Looking at more than 10,000 screening CT colonography or virtual colonoscopy exams, doctors found cancers in 1 in every 200 patients, but more often those cancers were not colorectal cancer, but unsuspected cancer found outside the colon.
The tests found 22 colorectal cancers (1 in every 500 patients examined) and 36 other cancers (1 in every 300 patients.) More than half were found at an early stage I. After an average follow-up time of 30 months, only 3 patients had died of cancer.
Renal cell cancer was the most frequent extracolonic cancer, discovered in 11 patients who didn’t have symptoms. Eight lung cancers were also found along with six cases of non-Hodgkins lymphoma and eleven cancers in other sites. More specific information about patients, their cancers, and their survival is part of the report in Radiology.
CT colonography allows radiologists limited views of the body outside of the colon, particularly in the pelvis, abdomen, and part of the lungs. About 6 percent of the time, the exam leads to additional testing for other diseases, although more than half of that testing will eventually prove benign.
If polyps or suspected colorectal cancer is found during CTC screening, referrals are necessary for a traditional optical colonoscopy where polyps can be removed and biopsied.
During an exam patients are exposed to about 10 millisieverts (mSv) of radiation, about the same amount they receive from normal background radiation in three years.

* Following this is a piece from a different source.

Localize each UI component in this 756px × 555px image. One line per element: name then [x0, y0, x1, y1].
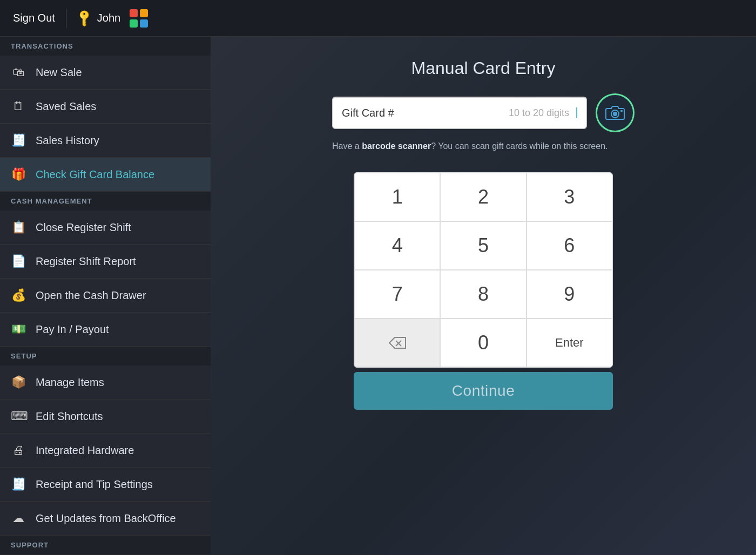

In a news release from the Radiological Society of North America (RSNA), lead author Perry J. Pickhardt, M.D., professor of radiology and chief of GI Imaging, at the University of Wisconsin School of Medicine & Public Health, noted,
We are finding that virtual colonoscopy screening actually identifies more unsuspected cancers outside of the colon than within it. As with asymptomatic colorectal cancers identified by virtual colonoscopy screening, these cancers are often detected at an early, curable stage.
However, he points out that CT colonography does find benign conditions that nevertheless need follow-up.
Although extracolonic evaluation at screening CT colonography does carry some disadvantages, such as patient anxiety, inconvenience, or the potential for benign biopsy, our results suggest that early detection of asymptomatic extracolonic cancer represents an additional benefit of screening CT colonography that is not available with optical colonoscopy
Reporting their results in the April issue of Radiology, Pickhardt and his colleagues concluded,
The overall detection rate of unsuspected cancer is approximately one per 200 asymptomatic adults undergoing routine screening CT colonography, including about one invasive CRC per 500 cases and one extracolonic cancer per 300 cases. Detection and treatment at an early presymptomatic stage may have contributed to the favorable outcome.
SOURCES: Pickhard et al., Radiology, Volume 255, Issue 1, pages 83-88, April 2010.
RSNA News Release: Virtual Colonoscopy Allows Detection of Unsuspected Cancers Beyond Colon, March 23, 2010.